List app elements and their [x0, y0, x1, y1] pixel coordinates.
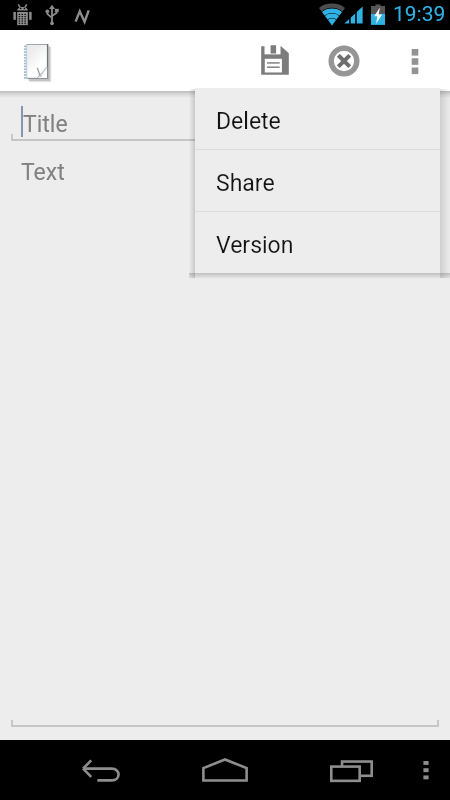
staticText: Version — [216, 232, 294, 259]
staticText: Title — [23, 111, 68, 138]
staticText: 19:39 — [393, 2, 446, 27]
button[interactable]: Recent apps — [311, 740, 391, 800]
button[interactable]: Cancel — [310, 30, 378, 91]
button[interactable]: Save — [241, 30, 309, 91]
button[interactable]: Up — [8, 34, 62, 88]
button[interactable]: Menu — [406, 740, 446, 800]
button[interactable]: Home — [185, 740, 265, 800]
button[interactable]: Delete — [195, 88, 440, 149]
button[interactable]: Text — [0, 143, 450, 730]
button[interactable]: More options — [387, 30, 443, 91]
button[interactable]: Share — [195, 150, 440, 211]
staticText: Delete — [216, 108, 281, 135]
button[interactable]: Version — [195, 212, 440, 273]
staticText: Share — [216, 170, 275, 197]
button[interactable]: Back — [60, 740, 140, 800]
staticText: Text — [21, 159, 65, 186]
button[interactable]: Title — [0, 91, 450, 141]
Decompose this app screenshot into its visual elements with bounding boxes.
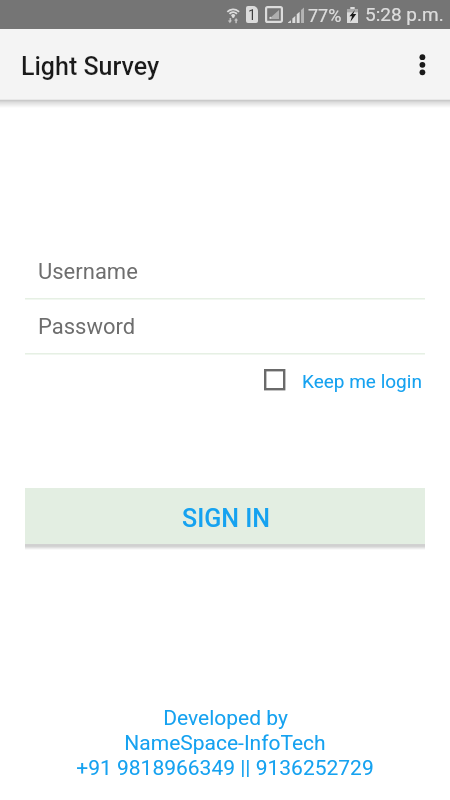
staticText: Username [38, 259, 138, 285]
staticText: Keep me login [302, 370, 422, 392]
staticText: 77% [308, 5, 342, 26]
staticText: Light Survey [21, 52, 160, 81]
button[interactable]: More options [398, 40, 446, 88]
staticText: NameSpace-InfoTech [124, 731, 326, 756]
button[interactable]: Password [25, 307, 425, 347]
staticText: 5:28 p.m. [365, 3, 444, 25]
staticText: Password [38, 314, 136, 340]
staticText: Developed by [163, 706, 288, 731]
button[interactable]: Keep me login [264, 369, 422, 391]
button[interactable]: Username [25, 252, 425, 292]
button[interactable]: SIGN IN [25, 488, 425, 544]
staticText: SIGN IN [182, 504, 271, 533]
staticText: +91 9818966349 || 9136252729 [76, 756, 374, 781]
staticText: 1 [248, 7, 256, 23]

▸ Assigned task: Answer with one number, namely the count of lines in the entries that include the word "options".

▸ The answer: 2